Born in New York City, Gonzalez has been working for Fox since January 1990. Griffin asked Gonzalez what she most liked about her job as a reporter. Gonzalez answered, “It’s not so much about telling my story, but it’s about letting people tell their stories through me.”
Married to a former police officer, Gonzalez said she had a good relationship with the LAPD.
Griffin asked Gonzalez to explain to him what happened during the May Day rally.
“The police officers pummeled the media tent,” Gonzalez said.
“At some time, did you see an officer strike Patti Ballaz with a baton?” Griffin asked.
Gonzalez said she did.
“I felt a hit on the right side of my neck,” she said.
She said she’s seen a psychiatrist and doctors since the incident. The doctors gave her medications to ease her neck pain. Although Gonzalez admitted to having neck pain before May 1, 2007, due to a car accident, she said the policeman’s baton blow limited her from enjoying activities such as horseback riding.
“Since May 1, I can’t ride as much anymore,” Gonzalez said.
Psychiatrist Todd Hutton also addressed the effects of the police action, saying he had seen Gonzalez at least 10 times and heard from her that she was “attacked and beaten by police officers.”
“This attack was extremely unexpected and out of the blue,” Hutton said.
After the incident, Hutton said Gonzalez was jumpy and had trouble calming down, even though she kept working. He attributed this to post-traumatic stress disorder, which he said caused constant anxiety and nervousness. Hutton recalled a time when Gonzalez was so emotionally unstable that she believed the police would not help her even if she called 911.

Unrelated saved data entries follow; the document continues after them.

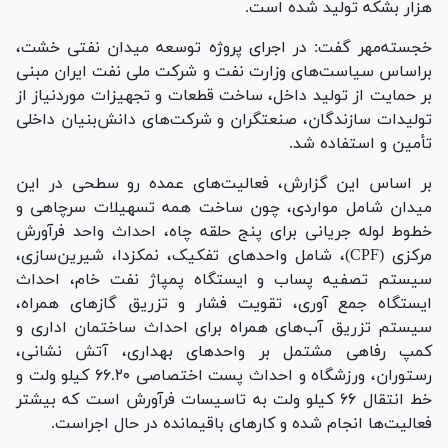
هزار بشکه تولید شده است.
خجسته‌مهر گفت: در اجرای پروژه توسعه میدان نفتی خشت،
براساس سیاست‌های وزارت نفت و شرکت ملی نفت ایران مبنی
بر حمایت از تولید داخل، ساخت قطعات و تجهیزات موردنیاز از
تولیدات سازندگان، صنعتگران و شرکت‌های دانش‌بنیان داخلی
تأمین و استفاده شد.
بر اساس این گزارش، فعالیت‌های عمده رو سطحی در این
میدان شامل مواردی، چون ساخت همه تسهیلات سرچاهی و
خطوط لوله جریانی برای پنج حلقه چاه، احداث واحد فرآورش
مرکزی (CPF)، شامل واحد‌های تفکیک، نمکزدا، شیرین‌سازی،
سیستم تصفیه پساب و ایستگاه پمپاژ نفت خام، احداث
ایستگاه جمع آوری، تقویت فشار و تزریق گاز‌های همراه،
سیستم تزریق آب‌های همراه برای احداث ساختمان اداری و
کمپ رفاهی مشتمل بر واحد‌های بهداری، آتش نشانی،
رستوران، ورزشگاه و احداث پست اختصاصی ۶۶.۲۰ کیلو ولت و
خط انتقال ۶۶ کیلو ولت به تاسیسات فرآورش است که بیشتر
فعالیت‌ها انجام شده و کار‌های باقیمانده در حال اجراست.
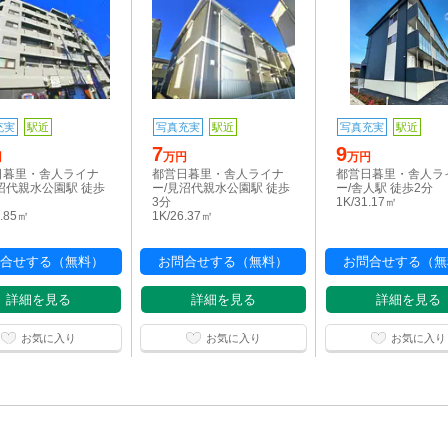
充実
駅近
写真充実
駅近
写真充実
駅近
7
9
円
万円
万円
日暮里・舎人ライナ
都営日暮里・舎人ライナ
都営日暮里・舎人ラ
沼代親水公園駅 徒歩
ー/見沼代親水公園駅 徒歩
ー/舎人駅 徒歩2分
3分
1K/31.17㎡
0.85㎡
1K/26.37㎡
合せする（無料）
お問合せする（無料）
お問合せする（無
詳細を見る
詳細を見る
詳細を見る
お気に入り
お気に入り
お気に入り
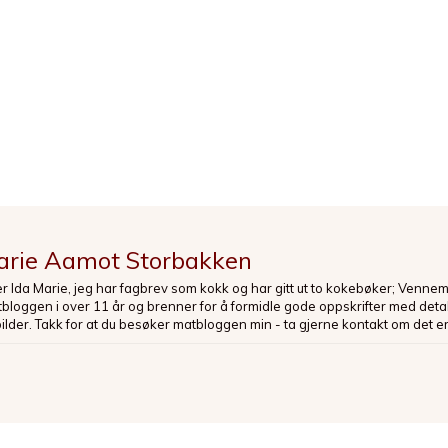
arie Aamot Storbakken
er Ida Marie, jeg har fagbrev som kokk og har gitt ut to kokebøker; Venne
loggen i over 11 år og brenner for å formidle gode oppskrifter med deta
bilder. Takk for at du besøker matbloggen min - ta gjerne kontakt om det er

In her cross-examination, Brown suggested that TV reporters tend to crave attention.
“One of the test results stated that she had attention-seeking tendencies so she would do something to seek others’ attention, correct?” Brown asked.
“Yes, that is correct,” Hutton said.
Near the end of the day, the lawyer for a third journalist, Patricia Nazario with Pasadena-based KPCC, began to present her case.
Nazario’s attorney, Edward Yates, presented the testimony of Robert Tomaszewski through a video recording. As a clinical neuropsychologist, Tomaszewski said that the blow Nazario received from the police officer gave her a concussion, making it difficult for her to concentrate and remember things.
“She would be crying nearly everyday and had anxiety arousal,” Tomaszewski said. He added that she still has problems multi-tasking, sleeping and word-finding, and would be easily distraught.
Judge William Highberger, who is presding over the trial, has steadfastly told lawyers for both sides that the trial must end Friday July 2, before the Fourth of July weekend.
But Yates had barely begun providing expert witnesses, and the plaintiffs had only about five or six hours left to present their case.
Yates asked for an additional three hours, but Highberger told the plaintiff lawyers to work it out among themselves, noting that Greene had taken up the most time. Later, Highberger allowed about another hour and a half for the plaintiff side.
The courtroom had become more crowded with each day of the trial, mostly with family and friends of the reporters.
Near the end of her testimony, Ballaz said, “I’m still in shock … what happened? Why did this happen?”